# age restrictions



## MasacreMillie (Jul 31, 2008)

Please forgive my ignorance. I absolutely love to fight, but the only time I get interested in fighting is when I am in the middle of it, so I am not familiar with the practices of martial arts and MMA organizations. I have always felt that if I need to watch someone fight, it will be because I am about to fight that person myself.

Recently, I was invited to a grappling match in which I will most likely be fighting men. I realize thats not the way it is going to be in MMA, but it gave me the courage to finally go to my Sensei and say I want to fight.

Now, I am extremely strong for a female, I have good endurance, and I do sometimes know what I am doing. I go to a pretty rough dojo in which I am the only female learning martial arts.
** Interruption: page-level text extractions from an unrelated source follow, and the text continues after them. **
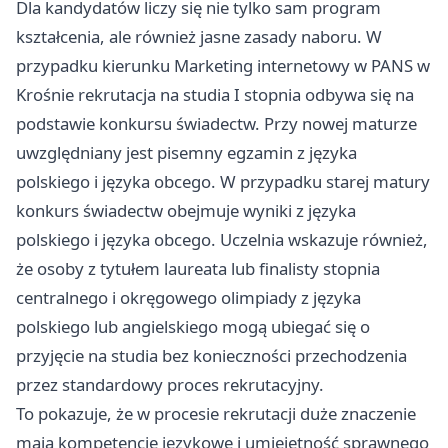
Dla kandydatów liczy się nie tylko sam program
kształcenia, ale również jasne zasady naboru. W
przypadku kierunku Marketing internetowy w PANS w
Krośnie rekrutacja na studia I stopnia odbywa się na
podstawie konkursu świadectw. Przy nowej maturze
uwzględniany jest pisemny egzamin z języka
polskiego i języka obcego. W przypadku starej matury
konkurs świadectw obejmuje wyniki z języka
polskiego i języka obcego. Uczelnia wskazuje również,
że osoby z tytułem laureata lub finalisty stopnia
centralnego i okręgowego olimpiady z języka
polskiego lub angielskiego mogą ubiegać się o
przyjęcie na studia bez konieczności przechodzenia
przez standardowy proces rekrutacyjny.
To pokazuje, że w procesie rekrutacji duże znaczenie
mają kompetencje językowe i umiejętność sprawnego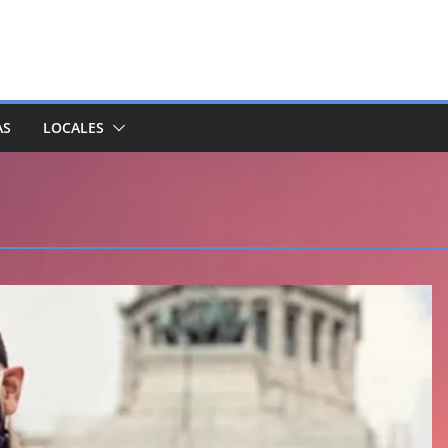
AS
LOCALES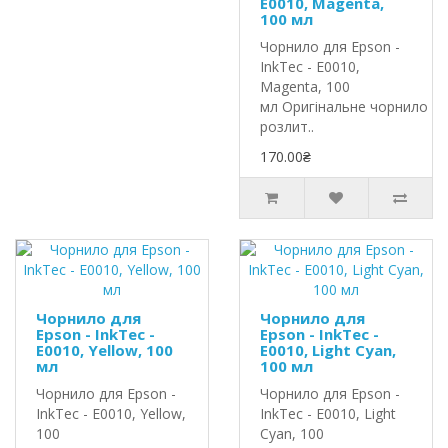
E0010, Magenta,
100 мл
Чорнило для Epson -
InkTec - E0010,
Magenta, 100
мл Оригінальне чорнило In
розлит..
170.00₴
Чорнило для
Чорнило для
Epson - InkTec -
Epson - InkTec -
E0010, Yellow, 100
E0010, Light Cyan,
мл
100 мл
Чорнило для Epson -
Чорнило для Epson -
InkTec - E0010, Yellow,
InkTec - E0010, Light
100
Cyan, 100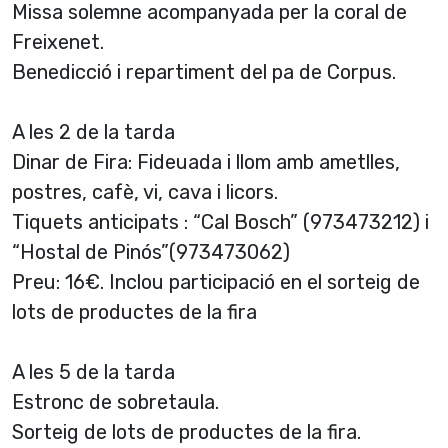
Missa solemne acompanyada per la coral de
Freixenet.
Benedicció i repartiment del pa de Corpus.
A les 2 de la tarda
Dinar de Fira: Fideuada i llom amb ametlles,
postres, cafè, vi, cava i licors.
Tiquets anticipats : “Cal Bosch” (973473212) i
“Hostal de Pinós”(973473062)
Preu: 16€. Inclou participació en el sorteig de
lots de productes de la fira
A les 5 de la tarda
Estronc de sobretaula.
Sorteig de lots de productes de la fira.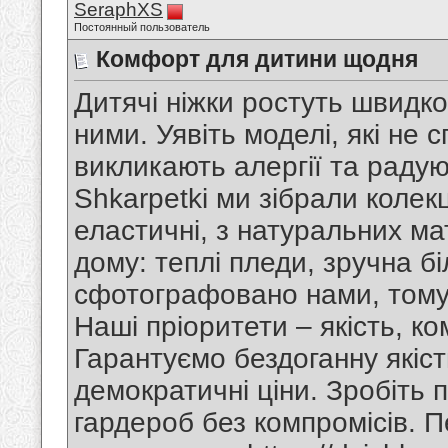
SeraphXS
Постоянный пользователь
Комфорт для дитини щодня
Дитячі ніжки ростуть швидко
ними. Уявіть моделі, які не с
викликають алергії та раду
Shkarpetki ми зібрали колекці
еластичні, з натуральних мат
дому: теплі пледи, зручна бі
сфотографовано нами, тому 
Наші пріоритети – якість, ко
Гарантуємо бездоганну якіст
демократичні ціни. Зробіть п
гардероб без компромісів. 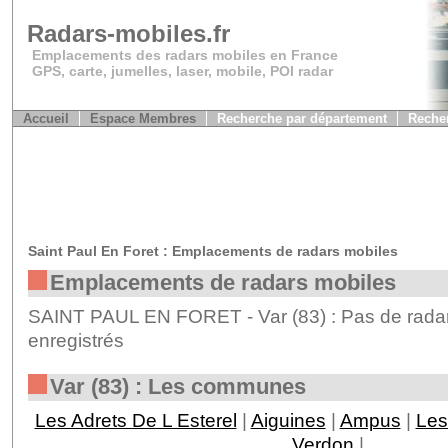
Radars-mobiles.fr
Emplacements des radars mobiles en France
GPS, carte, jumelles, laser, mobile, POI radar
Accueil
Espace Membres
Recherche par département
Recher
Saint Paul En Foret : Emplacements de radars mobiles
Emplacements de radars mobiles
SAINT PAUL EN FORET - Var (83) : Pas de rada
enregistrés
Var (83) : Les communes
Les Adrets De L Esterel
|
Aiguines
|
Ampus
|
Les
Verdon
|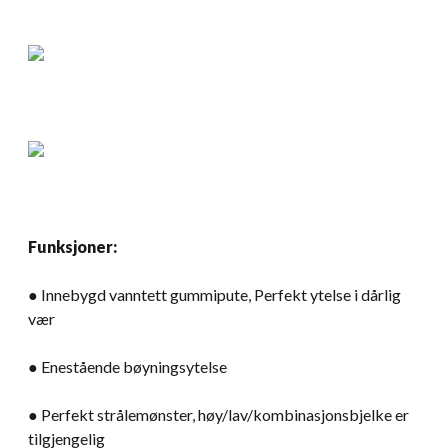
Funksjoner:
● Innebygd vanntett gummipute, Perfekt ytelse i dårlig
vær
● Enestående bøyningsytelse
● Perfekt strålemønster, høy/lav/kombinasjonsbjelke er
tilgjengelig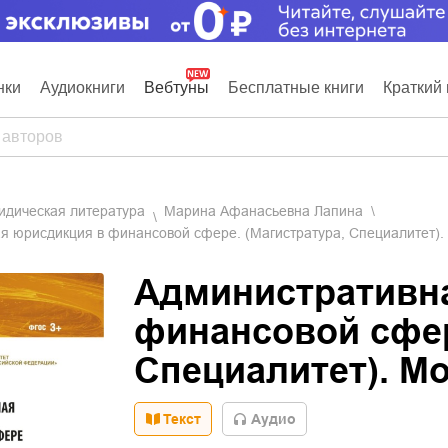
нки
Аудиокниги
Вебтуны
Бесплатные книги
Краткий 
ридическая литература
Марина Афанасьевна Лапина
я юрисдикция в финансовой сфере. (Магистратура, Специалитет).
Административн
финансовой сфер
Специалитет). М
Текст
Aудио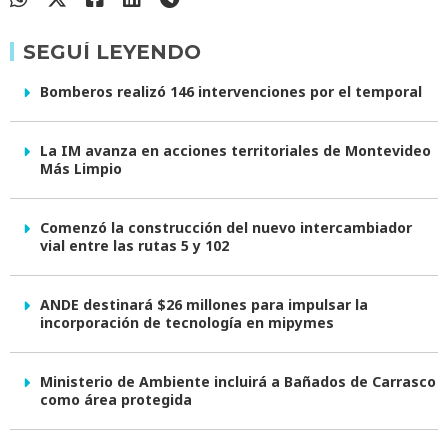
SEGUÍ LEYENDO
Bomberos realizó 146 intervenciones por el temporal
La IM avanza en acciones territoriales de Montevideo
Más Limpio
Comenzó la construcción del nuevo intercambiador
vial entre las rutas 5 y 102
ANDE destinará $26 millones para impulsar la
incorporación de tecnología en mipymes
Ministerio de Ambiente incluirá a Bañados de Carrasco
como área protegida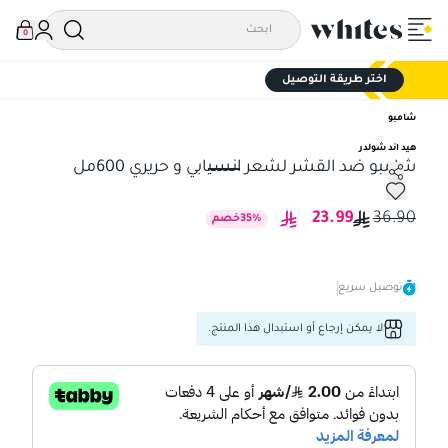
0
اختر طريقة التوصيل
شامبو
هيد اند شولدر
شامبو ضد القشر لشعر انسيابي و حريري 600مل
شامبو ضد القشر لشعر انسيابي و حريري 600مل
23.99
36.90
%
35
خصم
توصيل سريع
لا يمكن إرجاع أو استبدال هذا المنتج.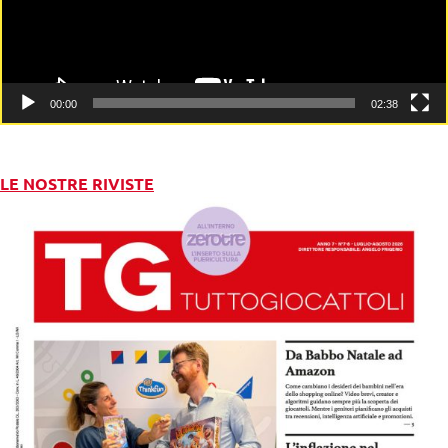
00:00
02:38
LE NOSTRE RIVISTE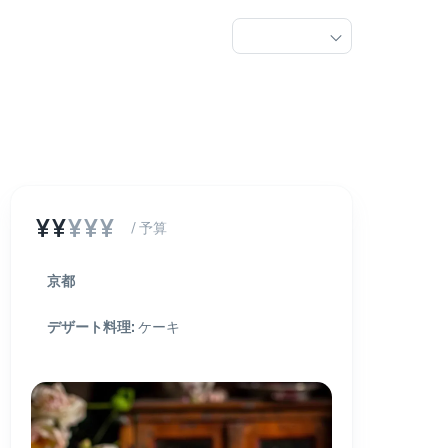
¥¥
¥¥¥
/ 予算
京都
デザート料理
:
ケーキ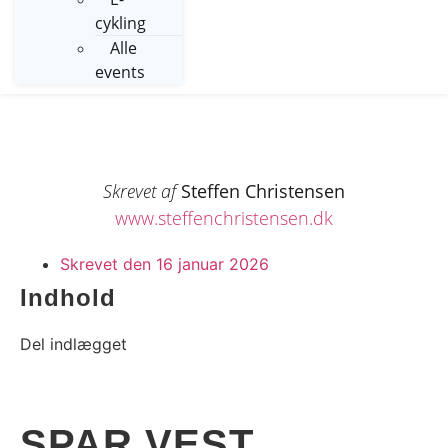
cykling
Alle
events
Skrevet af
Steffen Christensen
www.steffenchristensen.dk
Skrevet den
16 januar 2026
Indhold
Del indlægget
SPAR VEST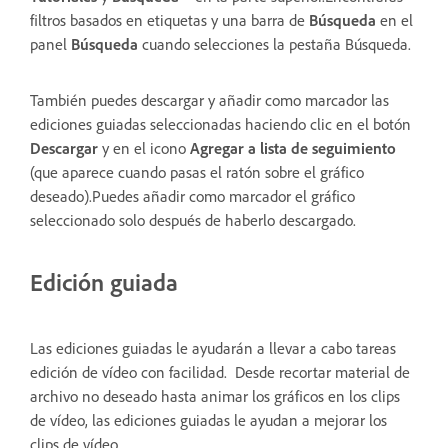
filtros basados en etiquetas y una barra de
Búsqueda
en el
panel
Búsqueda
cuando selecciones la pestaña Búsqueda.
También puedes descargar y añadir como marcador las
ediciones guiadas seleccionadas haciendo clic en el botón
Descargar
y en el icono
Agregar a lista de seguimiento
(que aparece cuando pasas el ratón sobre el gráfico
deseado).Puedes añadir como marcador el gráfico
seleccionado solo después de haberlo descargado.
Edición guiada
Las ediciones guiadas le ayudarán a llevar a cabo tareas
edición de vídeo con facilidad. Desde recortar material de
archivo no deseado hasta animar los gráficos en los clips
de vídeo, las ediciones guiadas le ayudan a mejorar los
clips de vídeo.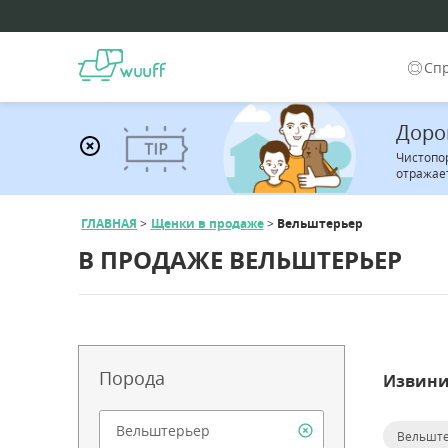
Сп
Доро
Чистопо
отражает
ГЛАВНАЯ
Щенки в продаже
Вельштерьер
В ПРОДАЖЕ ВЕЛЬШТЕРЬЕР
Порода
Извини
Вельшт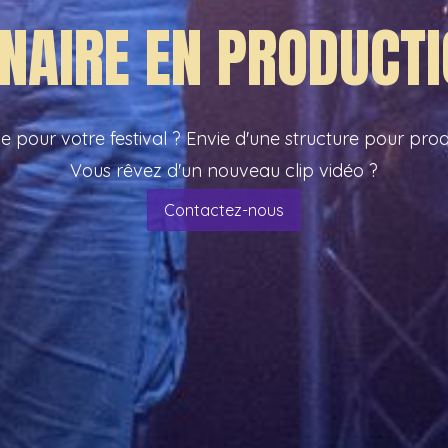
NAIRE EN PRODUCTI
 pour votre festival ? Envie d'une structure pour prod
Vous rêvez d'un nouveau clip vidéo ?
Contactez-nous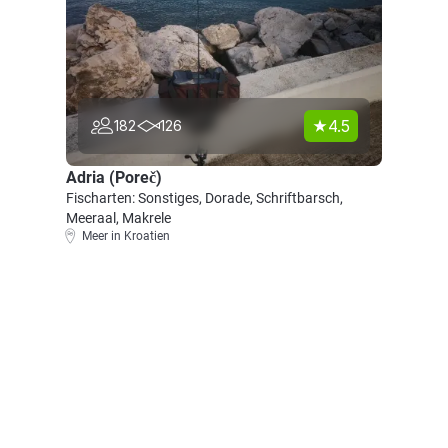
4.5
182
126
Adria (Poreč)
Fischarten: Sonstiges, Dorade, Schriftbarsch,
Meeraal, Makrele
Meer in Kroatien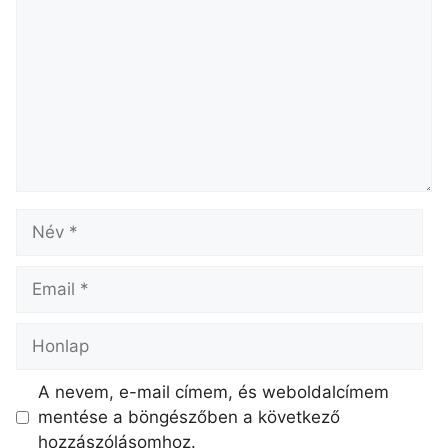
A nevem, e-mail címem, és weboldalcímem
mentése a böngészőben a következő
hozzászólásomhoz.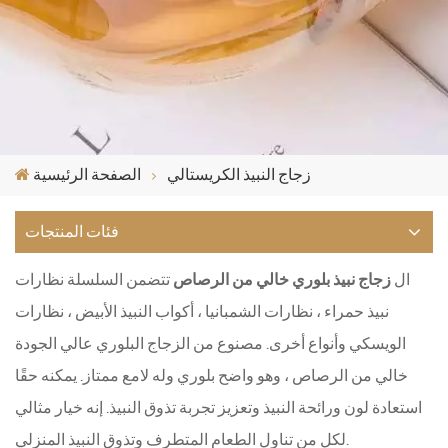
زجاج النبيذ الكريستالي
الصفحة الرئيسية
فئات المنتجات
ال
زجاج نبيذ بلوري خالي من الرصاص
تتضمن السلسلة نظارات
نبيذ حمراء ، نظارات الشمبانيا ، أكواب النبيذ الأبيض ، نظارات
الويسكي وأنواع أخرى. مصنوع من الزجاج البلوري عالي الجودة
خالي من الرصاص ، وهو واضح بلوري وله لامع ممتاز. يمكنه حقًا
استعادة لون ورائحة النبيذ وتعزيز تجربة تذوق النبيذ. إنه خيار مثالي
لكل من تناول الطعام المتطرف وتذوق النبيذ المنزلي.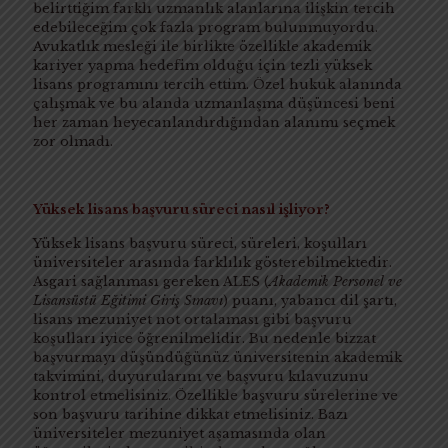
belirttiğim farklı uzmanlık alanlarına ilişkin tercih
edebileceğim çok fazla program bulunmuyordu.
Avukatlık mesleği ile birlikte özellikle akademik
kariyer yapma hedefim olduğu için tezli yüksek
lisans programını tercih ettim. Özel hukuk alanında
çalışmak ve bu alanda uzmanlaşma düşüncesi beni
her zaman heyecanlandırdığından alanımı seçmek
zor olmadı.
Yüksek lisans başvuru süreci nasıl işliyor?
Yüksek lisans başvuru süreci, süreleri, koşulları
üniversiteler arasında farklılık gösterebilmektedir.
Asgari sağlanması gereken ALES (
Akademik Personel ve
Lisansüstü Eğitimi Giriş Sınavı
) puanı, yabancı dil şartı,
lisans mezuniyet not ortalaması gibi başvuru
koşulları iyice öğrenilmelidir. Bu nedenle bizzat
başvurmayı düşündüğünüz üniversitenin akademik
takvimini, duyurularını ve başvuru kılavuzunu
kontrol etmelisiniz. Özellikle başvuru sürelerine ve
son başvuru tarihine dikkat etmelisiniz. Bazı
üniversiteler mezuniyet aşamasında olan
The thing is I just turned 36 years old. I dont feel 36 either now or when I am fighting younger men, and I really think I have a shot at this, but what I need to know is if there is a top age limit or if there are age catagories, similar to weight catagories. Does this change from organization to organization? I, myself, have never heard of any such restrictions, but please help me out and let me know if you do.

Thanks so much for your time!


----------



## MasacreMillie (Jul 31, 2008)

Shameless bump before I go out of town for a day or two without computer access. Please help if you can. Ive searched everywhere.


----------



## Yung Boss (Aug 3, 2008)

MasacreMillie said:


> Please forgive my ignorance. I absolutely love to fight, but the only time I get interested in fighting is when I am in the middle of it, so I am not familiar with the practices of martial arts and MMA organizations. I have always felt that if I need to watch someone fight, it will be because I am about to fight that person myself.
> 
> Recently, I was invited to a grappling match in which I will most likely be fighting men. I realize thats not the way it is going to be in MMA, but it gave me the courage to finally go to my Sensei and say I want to fight.
> 
> ...


Hey well i'm 14 and a lot of people doubt me and put me down but i still continue to learn and progress so to answer your question it doesnt matter how old u are, all that matters is your ambition to fight, if u can take take 3 3min rounds in the oct then by all means do it


----------



## IcemanCometh (Mar 9, 2007)

MasacreMillie said:


> Please forgive my ignorance. I absolutely love to fight, but the only time I get interested in fighting is when I am in the middle of it, so I am not familiar with the practices of martial arts and MMA organizations. I have always felt that if I need to watch someone fight, it will be because I am about to fight that person myself.
> 
> Recently, I was invited to a grappling match in which I will most likely be fighting men. I realize thats not the way it is going to be in MMA, but it gave me the courage to finally go to my Sensei and say I want to fight.
> 
> ...


If your talking MMA, there are are zero age limits. I mean to say look at Dan Severn he is still fighting and just become the oldest fighter after some guy who was 65 retired. Age is all in your head, Randy Couture is in his 40's, Severn's in his 50's. Glad to see a strong woman going against young punks that could probably use some education on women older or younger.


----------